I have seen that when I use an account that has reduced access, it is unable to plainly curl
and throws 403
n
I am able to plainly curl though...
Copy code
curl -XGET -u 'username:password' '<https://zzzzzzzzz.us-east-1.es.amazonaws.com/_cat/health>'
The above curl succeeds but fails through datahub-gms app... Also created another Opensearch cluster with simple creds still the same issue persists...
e
can you try removing
_cat/health ?
So the only thing it’s doing is getting the result of below
Copy code
echo -ne 'username:password' | base64
and then curling
Copy code
curl https://<<es-domain>>:<<es-port>> --header "Authorization:Basic <<result-from-above>>"
n
Datahub env variable does not have
_cat/health
Copy code
ELASTICSEARCH_HOST=<http://xxxxxx.es.amazonaws.com|xxxxxx.es.amazonaws.com>
ELASTICSEARCH_PORT=443
ELASTICSEARCH_USERNAME=username
ELASTICSEARCH_PASSWORD=password
USE_AWS_ELASTICSEARCH=true
ELASTICSEARCH_USE_SSL=true
e
Yup. So does the above curl work without _cat/health?

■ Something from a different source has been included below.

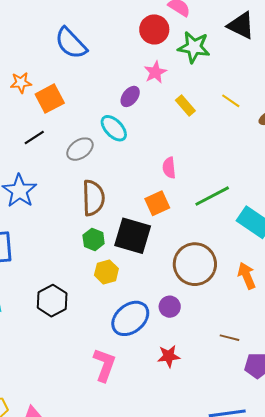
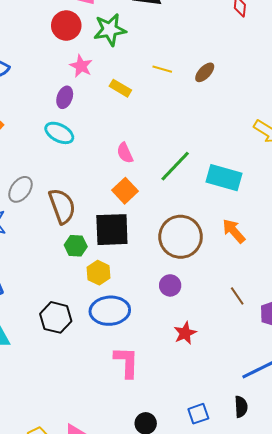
gray ellipse: (80, 149) -> (20, 189), moved
blue ellipse: (130, 318) -> (110, 311), moved, turned 54
brown line: (229, 338) -> (237, 296), turned 60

So basically curling without any added paths to the url requires this permission cluster:monitor/main
and _cat/health requires this permission cluster:monitor/health
another way we could solve this is to not wait at all if an env variable is set, since the wait arguments in dockerize is very restrictive
n
I am trying the same by removing the wait...^^
e
Let us know. If that works for you, we will add an env var for skipping waits!
m
@early-lamp-41924: I see you have an open PR around this
is that good to review? or still under testing
e
Still testing
Want to make sure we have a working one for Arun before pushing it in!
m
sounds good
n
I am still testing it....installing all the dev tools on EC2 to build and debug....
@early-lamp-41924 After removing the wait script in the datahub-gms start script I was able to successfully start
datahub-gms
I can push a commit with an env variable to skip the wait step...let me know
e
That would be great otherwise, I can just add it to this PR
since there was a github issue reported before where the password is printed in log line, so we prob still need to ship this pr
👍 1
n
Okay! go ahead. I can send another one just to skip the wait. Agree?
e
I’m adding it to the PR right now. I’ll ping you once ready
while i’m at it, adding skips to all other ones as well
for flexibility
n
Cool. I will test out once you push it.
@early-lamp-41924 I don't see the update yet to skip the wait in the PR - https://github.com/linkedin/datahub/pull/3596/files Let me know if i can help here.
e
Yeah. Doing some final testing right now! Thank you for helping out! I’ll ping on this thread once the working image is ready!
thankyou 1
n
Awesome! Looking forward to it @early-lamp-41924
e
Forgot to mention @nutritious-bird-77396 This PR has been merged. You can set SKIP_ELASTICSEARCH_CHECK to true to skip it!
thankyou 1
n
Thanks @early-lamp-41924! Appreciate it.